The Mark Williams Show
- Genre: Talk
- Country of origin: United States
- Starring: Mark Williams
- Website: The Mark Williams Show

= Mark Williams (radio host) =

American conservative activist, radio talk show host and author

Mark Williams is an American conservative activist, radio talk show host, and author based in Sacramento, California. He is the author of It's Not Right Versus Left, It's Right Versus Wrong; Exposing the Socialist Agenda and Taking Back America One Tea Party at a Time. He served as the spokesperson for the Tea Party Express until he resigned in July 2010 amid a controversy over a blog post that was criticized as racist.

==Career==
Mark Williams is a native of Attleboro, Massachusetts and began his career by starting a radio station in the local high school in 1973.

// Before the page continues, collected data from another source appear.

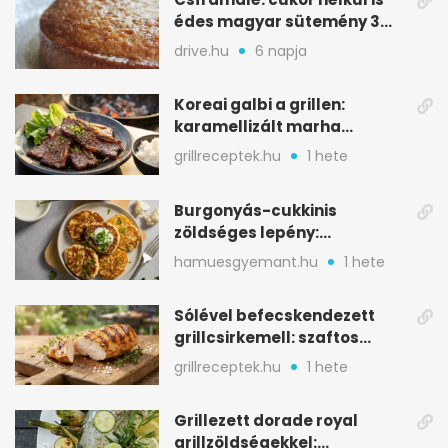
édes magyar sütemény 3
alapanyagból
drive.hu
6 napja
Koreai galbi a grillen:
karamellizált marha
rövidborda gyorsan
grillreceptek.hu
1 hete
Burgonyás-cukkinis
zöldséges lepény:
aranybarna, szaftos, hús
hamuesgyemant.hu
1 hete
nélkül is
Sólével befecskendezett
grillcsirkemell: szaftos
marad, nem szárad ki
grillreceptek.hu
1 hete
Grillezett dorade royal
grillzöldségekkel:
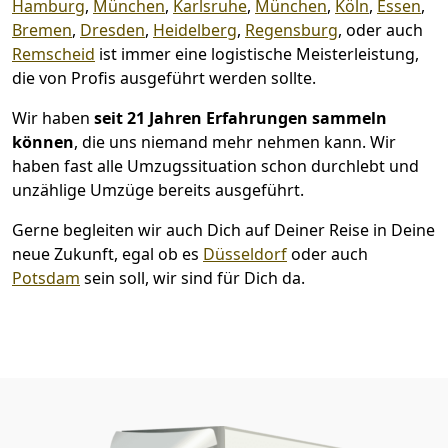
Hamburg
,
München
,
Karlsruhe
,
München
,
Köln
,
Essen
,
Bremen
,
Dresden
,
Heidelberg
,
Regensburg
, oder auch
Remscheid
ist immer eine logistische Meisterleistung,
die von Profis ausgeführt werden sollte.
Wir haben
seit
21 Jahren Erfahrungen sammeln
können
, die uns niemand mehr nehmen kann. Wir
haben fast alle Umzugssituation schon durchlebt und
unzählige Umzüge bereits ausgeführt.
Gerne begleiten wir auch Dich auf Deiner Reise in Deine
neue Zukunft, egal ob es
Düsseldorf
oder auch
Potsdam
sein soll, wir sind für Dich da.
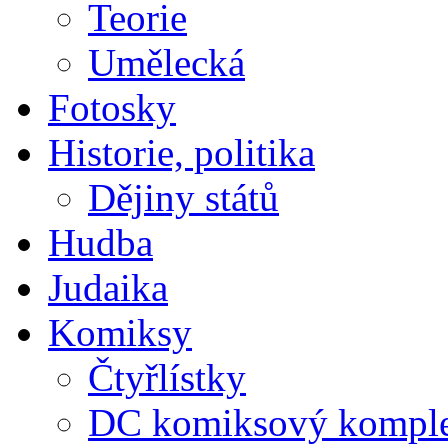
Teorie
Umělecká
Fotosky
Historie, politika
Dějiny států
Hudba
Judaika
Komiksy
Čtyřlístky
DC komiksový kompl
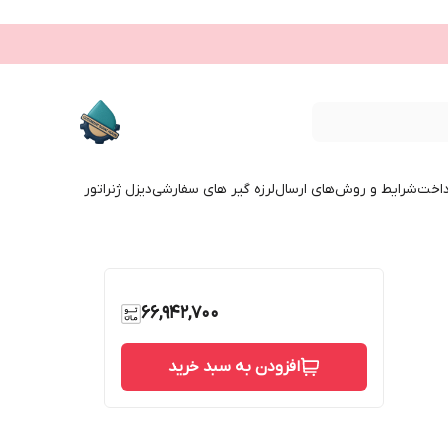
داخت
شرایط و روش‌های ارسال
لرزه گیر های سفارشی
دیزل ژنراتور
66,942,700
افزودن به سبد خرید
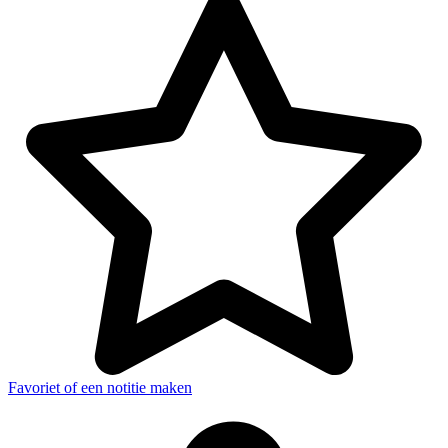
Favoriet of een notitie maken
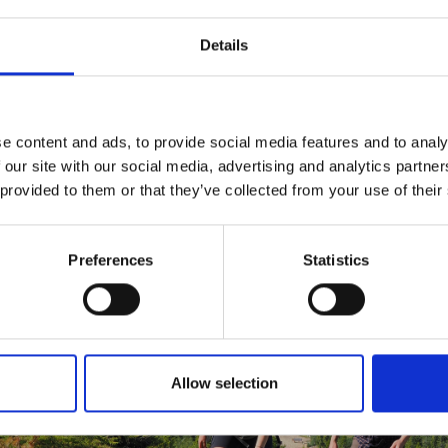
Details
e content and ads, to provide social media features and to analy
 our site with our social media, advertising and analytics partn
 provided to them or that they’ve collected from your use of their
Preferences
Statistics
Allow selection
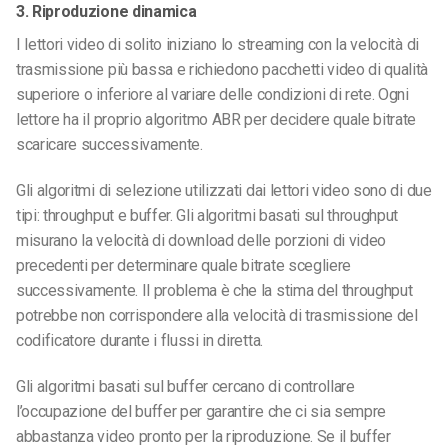
3. Riproduzione dinamica
I lettori video di solito iniziano lo streaming con la velocità di
trasmissione più bassa e richiedono pacchetti video di qualità
superiore o inferiore al variare delle condizioni di rete. Ogni
lettore ha il proprio algoritmo ABR per decidere quale bitrate
scaricare successivamente.
Gli algoritmi di selezione utilizzati dai lettori video sono di due
tipi: throughput e buffer. Gli algoritmi basati sul throughput
misurano la velocità di download delle porzioni di video
precedenti per determinare quale bitrate scegliere
successivamente. Il problema è che la stima del throughput
potrebbe non corrispondere alla velocità di trasmissione del
codificatore durante i flussi in diretta.
Gli algoritmi basati sul buffer cercano di controllare
l’occupazione del buffer per garantire che ci sia sempre
abbastanza video pronto per la riproduzione. Se il buffer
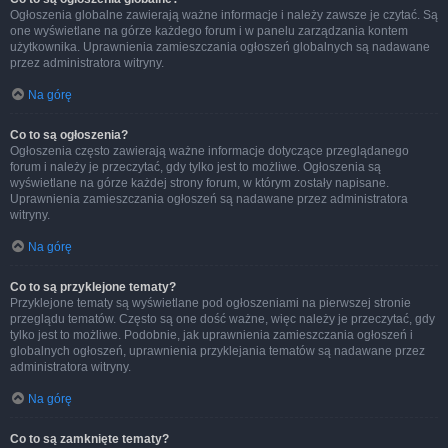
Ogłoszenia globalne zawierają ważne informacje i należy zawsze je czytać. Są
one wyświetlane na górze każdego forum i w panelu zarządzania kontem
użytkownika. Uprawnienia zamieszczania ogłoszeń globalnych są nadawane
przez administratora witryny.
Na górę
Co to są ogłoszenia?
Ogłoszenia często zawierają ważne informacje dotyczące przeglądanego
forum i należy je przeczytać, gdy tylko jest to możliwe. Ogłoszenia są
wyświetlane na górze każdej strony forum, w którym zostały napisane.
Uprawnienia zamieszczania ogłoszeń są nadawane przez administratora
witryny.
Na górę
Co to są przyklejone tematy?
Przyklejone tematy są wyświetlane pod ogłoszeniami na pierwszej stronie
przeglądu tematów. Często są one dość ważne, więc należy je przeczytać, gdy
tylko jest to możliwe. Podobnie, jak uprawnienia zamieszczania ogłoszeń i
globalnych ogłoszeń, uprawnienia przyklejania tematów są nadawane przez
administratora witryny.
Na górę
Co to są zamknięte tematy?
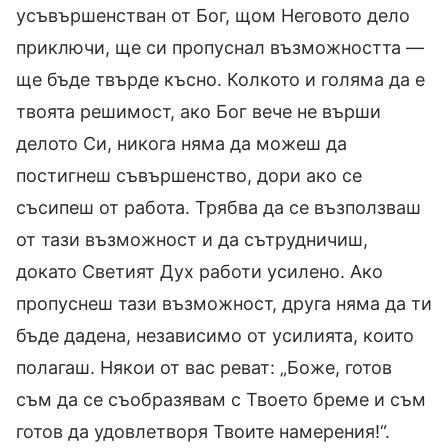
усъвършенстван от Бог, щом Неговото дело
приключи, ще си пропуснал възможността —
ще бъде твърде късно. Колкото и голяма да е
твоята решимост, ако Бог вече не върши
делото Си, никога няма да можеш да
постигнеш съвършенство, дори ако се
съсипеш от работа. Трябва да се възползваш
от тази възможност и да сътрудничиш,
докато Светият Дух работи усилено. Ако
пропуснеш тази възможност, друга няма да ти
бъде дадена, независимо от усилията, които
полагаш. Някои от вас реват: „Боже, готов
съм да се съобразявам с Твоето бреме и съм
готов да удовлетворя Твоите намерения!“.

Williams' first commercial radio job was as a salesman at the former WPEP in Taunton, Massachusetts. He then had an over night talk show on WSAR (Fall River, Massachusetts). He later was an executive producer position at Boston's WRKO AM. He arrived in Sacramento (KFBK AM) in 2000 after on-air stints in San Diego (XTRA AM); Tampa (WFLA AM); Dayton, Ohio (WHIO AM); and the Capital District of New York (WGY).

In 2005, he and his wife/producer, Holly Williams, and Melanie Morgan of KSFO traveled to Iraq and broadcast from various locations around Baghdad, shows for which each were awarded the Mark Twain Award by the Associated Press Radio and Television Association, and two Greater Bay Area Journalism Awards.

In June 2010, Williams started a drive to recall the majority of the Sacramento City Council in the wake of its vote to boycott Arizona over that state's tough stance on immigration law enforcement. He called the vote an "endorsement of and protection for human trafficking." He was also running as a candidate to fill the seat of one of the council members.

Williams served as the spokesperson for the Tea Party Express until he resigned in July 2010 amid controversy over an entry he posted to his blog. The post included a "mock letter to Abraham Lincoln from NAACP President Benjamin Jealous" in which he used racially-charged language to respond to the NAACP's stance against racist elements within the Tea Party movement. The National Tea Party Federation called it an embarrassment and ousted the Tea Party Express from its organisation for refusing to fire Williams.

Also around 2010, Williams was a vocal opponent of the Park51 project to build an Islamic community center in Lower Manhattan. Due to its proximity to the World Trade Center site, he dubbed it the "Ground Zero" mosque and called it a "temple to terrorists." He also said, "The monument would consist of a Mosque for the worship of the terrorists' monkey-god." Williams' comments drew rebukes from New York City Mayor Michael Bloomberg, New York State Senators, and Muslim leaders. Williams later wrote, "I owe an apology to millions of Hindus who worship Lord Hanuman, an actual Monkey God. Hanuman is worshiped as a symbol of perseverance, strength, and devotion ... Those are hardly the traits of whatever the Hell (literally) it is that terrorists worship." When questioned by The Washington Post about his comments about Islam and Obama, Williams has claimed the controversy has "been fantastic for the movement."

Williams was featured in Dinesh D'Souza's 2012 film biography of Obama, 2016: Obama's America during a segment in which Williams appeared on CNN's Anderson Cooper 360.